Originally founded as a Viking settlement, it evolved into the Kingdom of Dublin and became the island’s principal city following the Norman invasion. The city expanded rapidly from the 17th century; it was briefly the second largest city in the British Empire and the fifth largest in Europe. Dublin entered a period of stagnation following the Act of Union of 1800, but it remained the economic centre for most of the island. Following the partition of Ireland in 1922, the new parliament, the Oireachtas, was located in Leinster House. Dublin became the capital of the Irish Free State and later the Republic of Ireland.

The City of Dublin is the area administered by Dublin City Council, but the term “Dublin” normally refers to the contiguous urban area which includes parts of the adjacent local authority areas of Dún Laoghaire–Rathdown, Fingal and South Dublin. Together, the four areas form the traditional County Dublin. This area is sometimes known as the Dublin Region. The population of the administrative area controlled by the City Council was 525,383 in the 2011 census, while the population of the urban area was 1,110,627. The County Dublin population was 1,273,069 and that of the Greater Dublin Area 1,804,156. The city’s population is expanding rapidly, and it is estimated by the CSO that it will reach 2.1 million by 2020.


We arrived in Dublin around noon and will stay overnight with departure at 5PM on Sunday. The afternoon of our arrival we have a “City Tour” by coach and a stop at Dublin Castle for a tour. We felt this would help us get orientated to the city. The weather was surprisingly good. We had sunshine and temperatures in the 60’s. I am not posting a large number of photos for two reasons. I have had a great deal of difficulty with the post because the photos will not format properly. Also for the most part the weather has not been conducive to obtaining good photos.

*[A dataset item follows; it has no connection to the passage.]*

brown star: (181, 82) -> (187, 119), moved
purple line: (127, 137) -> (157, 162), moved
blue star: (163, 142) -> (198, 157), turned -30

The second day, we planned to get a hop-on, hop-off bus but although it was cloudy there was no rain. As a result we decided to walk the town. The ship supplied a shuttle bus from the pier to the center of town, about 3 miles and 15-20 minutes ride. After arriving in town we walked around St. Stephens Green since it was not yet open. We then began to make our way west in the city towards the Guinness brewery at St. James Gate. I knew Guinness was an institution in Dublin but did not realize just how important it was to the city. Author Guinness obtained a 9000 year lease in the mid 1700 for about 65 acres of land in the city where the present brewery is located. Through the years Guinness has contributed greatly to the development of the city and its parks as well as housing and employment.

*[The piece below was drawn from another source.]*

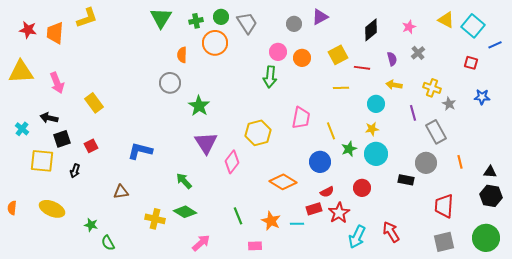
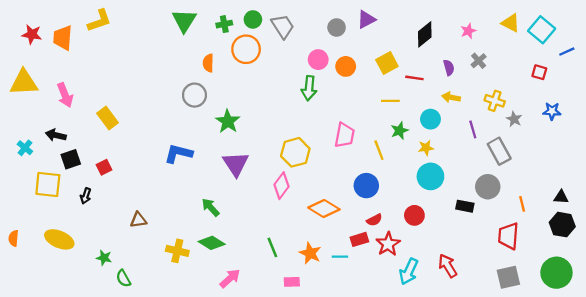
green star: (349, 149) -> (400, 131), moved
blue L-shape: (140, 151) -> (178, 154), moved
pink diamond: (232, 162) -> (282, 186), moved
orange line: (460, 162) -> (522, 204), moved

We enjoyed the brewery tour and also a couple of pints while looking out over the city in the Gravity bar atop the Guinness Storehouse. As we left the Storehouse it began to rain and we got quite damp on our approximately 2 mile walk back to the bus pickup. Along the way we stopped to have a traditional fish and chips lunch.



Dublin Castle Gate.


In town we were seeing zombies everywhere, young people dressed in tattered clothes and covered with blood. Only later did is see a sign which was promoting a “zombie walk”.


St. Patrick’s Cathedral




Christ’s Church

There are so many old and beautiful buildings after a while you almost take them for granted. It is hard to believe that most of them are between 800 and 1200 years old.



It is neat (and useful for out of towners) that they remind you on the pavement which way to look for traffic.

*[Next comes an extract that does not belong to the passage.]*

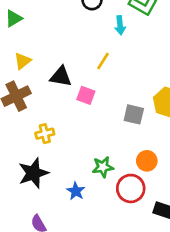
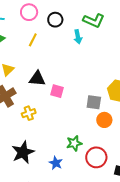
yellow line: (103, 61) -> (33, 40), moved
yellow cross: (45, 134) -> (29, 113), moved
orange circle: (147, 161) -> (104, 120), moved

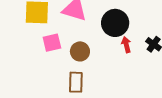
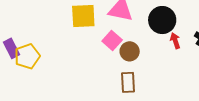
pink square: (52, 43) -> (112, 40), moved, turned -30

Here we are enjoying a sample before reaching the Gravity Bar where we had our full pint.

All in all it was a great day but could have been made better if the weather coorporated. England and Ireland are certainly places we hope to return for a more full exploration someday.

Tomorrow is a sea day and on Tuesday we will be arriving in the Faeroe Islands. I am looking forward to this out of the way location and just hope the weather is good.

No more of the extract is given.